> Problem description:
Report every line of the records beneath this task that holds the string "婚約指輪".

> Data extracts:
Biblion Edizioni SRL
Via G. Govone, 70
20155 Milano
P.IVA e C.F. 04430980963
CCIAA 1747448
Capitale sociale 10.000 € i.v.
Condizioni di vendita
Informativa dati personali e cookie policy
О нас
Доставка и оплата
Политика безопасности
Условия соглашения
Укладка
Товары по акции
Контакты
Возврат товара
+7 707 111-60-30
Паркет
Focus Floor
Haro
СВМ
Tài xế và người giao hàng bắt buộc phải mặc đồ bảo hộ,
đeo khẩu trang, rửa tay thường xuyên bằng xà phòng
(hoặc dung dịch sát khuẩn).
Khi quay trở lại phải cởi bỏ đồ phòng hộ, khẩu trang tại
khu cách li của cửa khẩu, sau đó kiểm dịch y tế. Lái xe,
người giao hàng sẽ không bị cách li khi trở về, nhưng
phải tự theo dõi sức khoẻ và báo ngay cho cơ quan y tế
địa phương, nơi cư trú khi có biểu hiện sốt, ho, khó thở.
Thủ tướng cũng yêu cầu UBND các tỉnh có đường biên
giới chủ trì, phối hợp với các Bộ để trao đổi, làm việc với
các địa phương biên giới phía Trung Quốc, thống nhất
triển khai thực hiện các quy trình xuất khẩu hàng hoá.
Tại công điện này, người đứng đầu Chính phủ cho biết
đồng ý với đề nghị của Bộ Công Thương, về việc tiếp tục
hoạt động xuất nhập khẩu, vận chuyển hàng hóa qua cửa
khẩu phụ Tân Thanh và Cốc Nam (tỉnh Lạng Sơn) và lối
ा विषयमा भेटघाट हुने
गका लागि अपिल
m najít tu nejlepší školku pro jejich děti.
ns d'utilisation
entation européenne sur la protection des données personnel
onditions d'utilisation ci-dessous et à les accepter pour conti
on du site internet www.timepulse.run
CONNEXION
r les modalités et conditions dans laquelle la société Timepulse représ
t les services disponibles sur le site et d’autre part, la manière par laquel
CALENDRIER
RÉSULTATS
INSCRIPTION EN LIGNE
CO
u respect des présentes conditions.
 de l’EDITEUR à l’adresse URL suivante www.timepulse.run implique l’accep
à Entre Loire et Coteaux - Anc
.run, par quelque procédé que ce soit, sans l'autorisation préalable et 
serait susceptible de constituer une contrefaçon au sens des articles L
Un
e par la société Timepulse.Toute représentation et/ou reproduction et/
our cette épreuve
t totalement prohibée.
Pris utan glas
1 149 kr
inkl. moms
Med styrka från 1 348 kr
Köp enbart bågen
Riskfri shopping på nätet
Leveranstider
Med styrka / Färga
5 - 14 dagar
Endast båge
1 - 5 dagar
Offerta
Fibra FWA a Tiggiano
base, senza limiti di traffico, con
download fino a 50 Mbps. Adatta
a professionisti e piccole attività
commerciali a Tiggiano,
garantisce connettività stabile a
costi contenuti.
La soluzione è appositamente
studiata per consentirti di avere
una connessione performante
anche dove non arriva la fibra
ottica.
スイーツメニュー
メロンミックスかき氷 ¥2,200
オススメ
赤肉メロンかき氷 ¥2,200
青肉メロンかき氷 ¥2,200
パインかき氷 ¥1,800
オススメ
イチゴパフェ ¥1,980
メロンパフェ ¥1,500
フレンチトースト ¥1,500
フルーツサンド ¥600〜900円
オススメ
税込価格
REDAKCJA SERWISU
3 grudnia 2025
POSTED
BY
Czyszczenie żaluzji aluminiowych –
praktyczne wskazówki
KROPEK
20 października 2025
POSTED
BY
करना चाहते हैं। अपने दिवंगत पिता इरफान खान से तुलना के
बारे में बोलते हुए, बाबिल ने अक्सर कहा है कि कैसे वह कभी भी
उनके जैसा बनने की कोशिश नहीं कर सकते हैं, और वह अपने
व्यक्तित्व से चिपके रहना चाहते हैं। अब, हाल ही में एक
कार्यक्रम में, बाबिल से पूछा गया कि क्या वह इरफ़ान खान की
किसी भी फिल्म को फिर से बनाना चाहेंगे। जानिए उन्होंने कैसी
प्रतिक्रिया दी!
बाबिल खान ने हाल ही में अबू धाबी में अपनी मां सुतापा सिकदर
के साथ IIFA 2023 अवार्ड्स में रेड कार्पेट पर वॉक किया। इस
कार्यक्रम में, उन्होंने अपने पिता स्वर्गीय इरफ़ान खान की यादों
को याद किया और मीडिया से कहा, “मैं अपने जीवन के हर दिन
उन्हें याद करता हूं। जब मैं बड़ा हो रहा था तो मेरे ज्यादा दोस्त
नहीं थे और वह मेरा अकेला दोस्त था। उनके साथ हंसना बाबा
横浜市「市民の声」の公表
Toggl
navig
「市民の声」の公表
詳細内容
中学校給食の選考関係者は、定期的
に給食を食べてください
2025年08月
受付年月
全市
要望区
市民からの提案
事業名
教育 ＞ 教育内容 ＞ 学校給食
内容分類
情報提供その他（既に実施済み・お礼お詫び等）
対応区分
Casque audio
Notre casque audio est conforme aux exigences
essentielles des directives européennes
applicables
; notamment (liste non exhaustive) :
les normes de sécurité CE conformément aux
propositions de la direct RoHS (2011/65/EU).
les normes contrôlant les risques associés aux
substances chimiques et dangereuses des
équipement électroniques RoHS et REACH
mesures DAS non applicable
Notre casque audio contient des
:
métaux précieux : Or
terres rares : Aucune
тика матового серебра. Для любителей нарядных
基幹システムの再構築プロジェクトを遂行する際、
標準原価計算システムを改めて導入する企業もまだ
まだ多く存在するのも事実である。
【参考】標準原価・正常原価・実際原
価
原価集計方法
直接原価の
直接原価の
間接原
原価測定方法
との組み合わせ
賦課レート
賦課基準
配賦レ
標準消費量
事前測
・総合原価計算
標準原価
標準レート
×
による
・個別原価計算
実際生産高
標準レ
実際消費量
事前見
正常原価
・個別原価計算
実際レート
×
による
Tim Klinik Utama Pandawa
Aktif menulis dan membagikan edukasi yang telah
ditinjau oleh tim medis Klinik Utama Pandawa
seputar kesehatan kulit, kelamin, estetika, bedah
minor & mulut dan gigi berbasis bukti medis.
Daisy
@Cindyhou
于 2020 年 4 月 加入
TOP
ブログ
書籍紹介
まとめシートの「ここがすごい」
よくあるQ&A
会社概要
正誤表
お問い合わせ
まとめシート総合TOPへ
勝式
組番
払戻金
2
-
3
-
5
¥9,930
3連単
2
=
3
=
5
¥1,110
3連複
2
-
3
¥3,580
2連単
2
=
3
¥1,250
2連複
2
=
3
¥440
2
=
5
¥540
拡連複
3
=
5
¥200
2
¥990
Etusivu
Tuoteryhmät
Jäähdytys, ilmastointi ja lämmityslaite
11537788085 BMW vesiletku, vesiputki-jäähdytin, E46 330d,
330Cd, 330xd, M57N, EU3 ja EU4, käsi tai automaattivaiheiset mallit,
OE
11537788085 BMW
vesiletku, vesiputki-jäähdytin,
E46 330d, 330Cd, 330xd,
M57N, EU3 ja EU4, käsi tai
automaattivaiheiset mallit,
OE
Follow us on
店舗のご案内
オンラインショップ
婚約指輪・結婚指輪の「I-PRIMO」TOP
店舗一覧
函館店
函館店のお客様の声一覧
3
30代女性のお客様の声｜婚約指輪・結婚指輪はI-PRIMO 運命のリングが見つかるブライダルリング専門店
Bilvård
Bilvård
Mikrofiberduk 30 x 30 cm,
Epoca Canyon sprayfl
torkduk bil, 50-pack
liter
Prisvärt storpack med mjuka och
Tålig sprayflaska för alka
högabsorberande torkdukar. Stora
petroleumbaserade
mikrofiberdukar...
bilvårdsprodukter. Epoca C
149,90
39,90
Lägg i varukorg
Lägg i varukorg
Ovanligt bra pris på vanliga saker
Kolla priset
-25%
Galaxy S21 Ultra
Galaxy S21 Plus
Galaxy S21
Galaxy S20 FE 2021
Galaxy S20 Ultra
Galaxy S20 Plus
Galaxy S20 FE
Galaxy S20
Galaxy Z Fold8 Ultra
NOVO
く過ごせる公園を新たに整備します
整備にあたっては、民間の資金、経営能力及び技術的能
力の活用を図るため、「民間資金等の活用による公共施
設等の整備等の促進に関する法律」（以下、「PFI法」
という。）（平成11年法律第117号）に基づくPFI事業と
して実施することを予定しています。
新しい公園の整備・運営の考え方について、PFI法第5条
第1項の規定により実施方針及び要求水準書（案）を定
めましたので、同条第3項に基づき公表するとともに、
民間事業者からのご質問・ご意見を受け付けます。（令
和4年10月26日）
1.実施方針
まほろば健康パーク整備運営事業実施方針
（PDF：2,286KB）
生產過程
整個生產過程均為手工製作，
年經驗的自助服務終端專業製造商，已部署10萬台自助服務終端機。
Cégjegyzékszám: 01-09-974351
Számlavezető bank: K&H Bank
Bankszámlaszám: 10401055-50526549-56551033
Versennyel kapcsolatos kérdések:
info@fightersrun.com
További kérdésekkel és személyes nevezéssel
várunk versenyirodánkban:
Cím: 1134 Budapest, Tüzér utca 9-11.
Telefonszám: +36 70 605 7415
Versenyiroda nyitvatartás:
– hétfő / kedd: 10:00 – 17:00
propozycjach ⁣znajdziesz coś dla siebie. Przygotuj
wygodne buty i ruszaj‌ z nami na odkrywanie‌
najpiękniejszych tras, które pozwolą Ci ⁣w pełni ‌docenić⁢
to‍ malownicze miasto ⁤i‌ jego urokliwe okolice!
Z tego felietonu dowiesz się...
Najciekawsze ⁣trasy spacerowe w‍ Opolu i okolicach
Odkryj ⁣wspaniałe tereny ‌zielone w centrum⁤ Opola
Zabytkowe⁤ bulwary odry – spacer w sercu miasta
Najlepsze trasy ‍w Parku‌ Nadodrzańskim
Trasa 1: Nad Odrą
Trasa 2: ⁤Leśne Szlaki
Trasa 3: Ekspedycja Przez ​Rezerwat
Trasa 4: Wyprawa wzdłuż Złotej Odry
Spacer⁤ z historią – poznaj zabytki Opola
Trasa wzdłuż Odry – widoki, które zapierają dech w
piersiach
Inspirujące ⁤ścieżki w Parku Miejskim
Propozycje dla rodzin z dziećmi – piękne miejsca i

> Answer box:
婚約指輪・結婚指輪の「I-PRIMO」TOP
30代女性のお客様の声｜婚約指輪・結婚指輪はI-PRIMO 運命のリングが見つかるブライダルリング専門店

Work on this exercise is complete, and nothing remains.